### Problem statement
Would you please output all the records exactly as given? Pictures should not appear in the copy.

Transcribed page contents
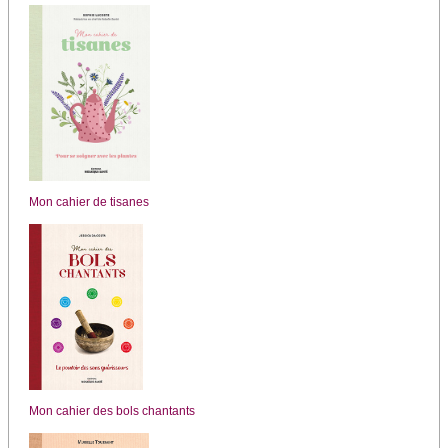
Mon cahier de tisanes
Mon cahier des bols chantants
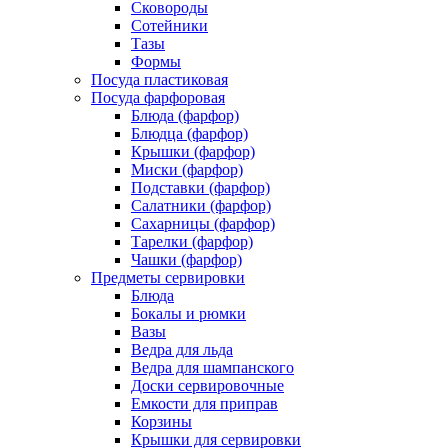
Сковороды
Сотейники
Тазы
Формы
Посуда пластиковая
Посуда фарфоровая
Блюда (фарфор)
Блюдца (фарфор)
Крышки (фарфор)
Миски (фарфор)
Подставки (фарфор)
Салатники (фарфор)
Сахарницы (фарфор)
Тарелки (фарфор)
Чашки (фарфор)
Предметы сервировки
Блюда
Бокалы и рюмки
Вазы
Ведра для льда
Ведра для шампанского
Доски сервировочные
Емкости для приправ
Корзины
Крышки для сервировки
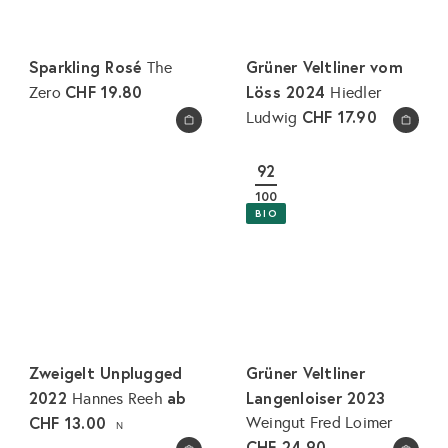
Sparkling Rosé
Grüner Veltliner vom
The
CHF 19.80
Löss 2024
Zero
Hiedler
CHF 17.90
Ludwig
In den Warenkorb legen
In den Warenkorb legen
92
100
BIO
Zweigelt Unplugged
Grüner Veltliner
2022
ab
Langenloiser 2023
Hannes Reeh
CHF 13.00
Weingut Fred Loimer
N
CHF 24.90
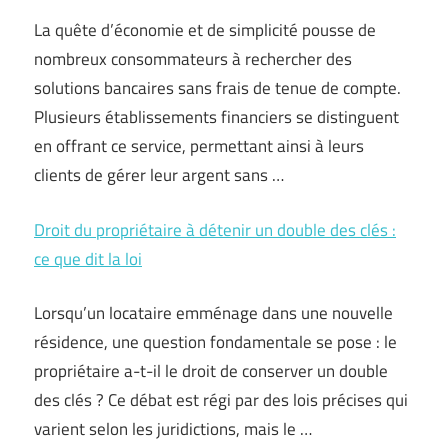
La quête d’économie et de simplicité pousse de
nombreux consommateurs à rechercher des
solutions bancaires sans frais de tenue de compte.
Plusieurs établissements financiers se distinguent
en offrant ce service, permettant ainsi à leurs
clients de gérer leur argent sans …
Droit du propriétaire à détenir un double des clés :
ce que dit la loi
Lorsqu’un locataire emménage dans une nouvelle
résidence, une question fondamentale se pose : le
propriétaire a-t-il le droit de conserver un double
des clés ? Ce débat est régi par des lois précises qui
varient selon les juridictions, mais le …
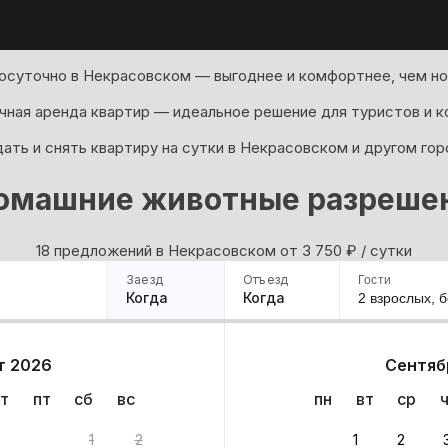
осуточно в Некрасовском — выгоднее и комфортнее, чем но
ная аренда квартир — идеальное решение для туристов и к
ать и снять квартиру на сутки в Некрасовском и другом гор
омашние животные разреше
18 предложений в Некрасовском oт 3 750
₽
/ сутки
Заезд
Отъезд
Гости
Когда
Когда
2 взрослых,
б
ример
Санкт-Петербург
Москва
Сочи
Минск
Казань
Дагестан
Кисловодск
Аб
т 2026
Сентяб
Квартиры
Гостиницы
Дома
Частный сектор
т
пт
сб
вс
пн
вт
ср
вариантов
1
2
1
2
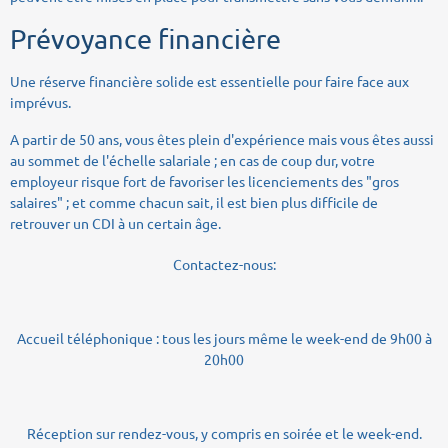
Prévoyance financière
Une réserve financière solide est essentielle pour faire face aux
imprévus.
A partir de 50 ans, vous êtes plein d'expérience mais vous êtes aussi
au sommet de l'échelle salariale ; en cas de coup dur, votre
employeur risque fort de favoriser les licenciements des "gros
salaires" ; et comme chacun sait, il est bien plus difficile de
retrouver un CDI à un certain âge.
Contactez-nous:
Accueil téléphonique : tous les jours même le week-end de 9h00 à
20h00
Réception sur rendez-vous, y compris en soirée et le week-end.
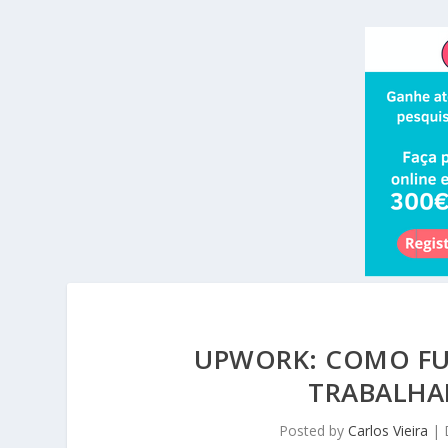
UPWORK: COMO FU
TRABALHA
Posted by
Carlos Vieira
|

### Answer area
Mon cahier de tisanes
Mon cahier des bols chantants
Сковороды
Сотейники
Тазы
Формы
Посуда пластиковая
Посуда фарфоровая
Блюда (фарфор)
Блюдца (фарфор)
Крышки (фарфор)
Миски (фарфор)
Подставки (фарфор)
Салатники (фарфор)
Сахарницы (фарфор)
Тарелки (фарфор)
Чашки (фарфор)
Предметы сервировки
Блюда
Бокалы и рюмки
Вазы
Ведра для льда
Ведра для шампанского
Доски сервировочные
Емкости для приправ
Корзины
Крышки для сервировки
Sparkling Rosé
Grüner Veltliner vom
The
CHF 19.80
Löss 2024
Zero
Hiedler
CHF 17.90
Ludwig
In den Warenkorb legen
In den Warenkorb legen
92
100
BIO
Zweigelt Unplugged
Grüner Veltliner
2022
ab
Langenloiser 2023
Hannes Reeh
CHF 13.00
Weingut Fred Loimer
N
CHF 24.90
La quête d’économie et de simplicité pousse de
nombreux consommateurs à rechercher des
solutions bancaires sans frais de tenue de compte.
Plusieurs établissements financiers se distinguent
en offrant ce service, permettant ainsi à leurs
clients de gérer leur argent sans …
Droit du propriétaire à détenir un double des clés :
ce que dit la loi
Lorsqu’un locataire emménage dans une nouvelle
résidence, une question fondamentale se pose : le
propriétaire a-t-il le droit de conserver un double
des clés ? Ce débat est régi par des lois précises qui
varient selon les juridictions, mais le …
осуточно в Некрасовском — выгоднее и комфортнее, чем но
ная аренда квартир — идеальное решение для туристов и к
ать и снять квартиру на сутки в Некрасовском и другом гор
омашние животные разреше
18 предложений в Некрасовском oт 3 750
₽
/ сутки
Заезд
Отъезд
Гости
Когда
Когда
2 взрослых,
б
ример
Санкт-Петербург
Москва
Сочи
Минск
Казань
Дагестан
Кисловодск
Аб
т 2026
Сентяб
Квартиры
Гостиницы
Дома
Частный сектор
т
пт
сб
вс
пн
вт
ср
вариантов
1
2
1
2
Prévoyance financière
Une réserve financière solide est essentielle pour faire face aux
imprévus.
A partir de 50 ans, vous êtes plein d'expérience mais vous êtes aussi
au sommet de l'échelle salariale ; en cas de coup dur, votre
employeur risque fort de favoriser les licenciements des "gros
salaires" ; et comme chacun sait, il est bien plus difficile de
retrouver un CDI à un certain âge.
Contactez-nous:
Accueil téléphonique : tous les jours même le week-end de 9h00 à
20h00
Réception sur rendez-vous, y compris en soirée et le week-end.
UPWORK: COMO FU
TRABALHA
Posted by
Carlos Vieira
|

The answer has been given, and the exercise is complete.